◆ EXERCISE DETAILS
A verbatim transcript of the data that follows, free of images, is the expected result.

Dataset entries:
--*--

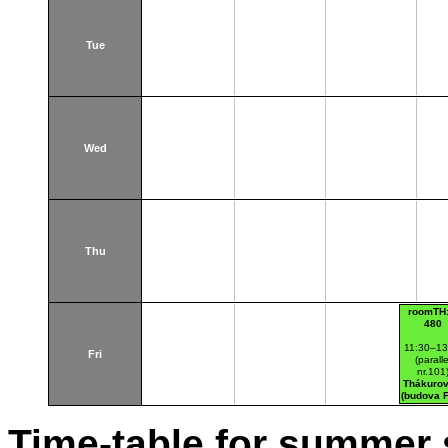
Tue
Wed
Thu
roomTH:
480
11:30–13
Fri
(paralle
nr.101
Thákurov
(budova 
Time-table for summer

--*--

◆ EXERCISE ANSWER
Tue
Wed
Thu
roomTH:
480
11:30–13
Fri
(paralle
nr.101
Thákurov
(budova 
Time-table for summer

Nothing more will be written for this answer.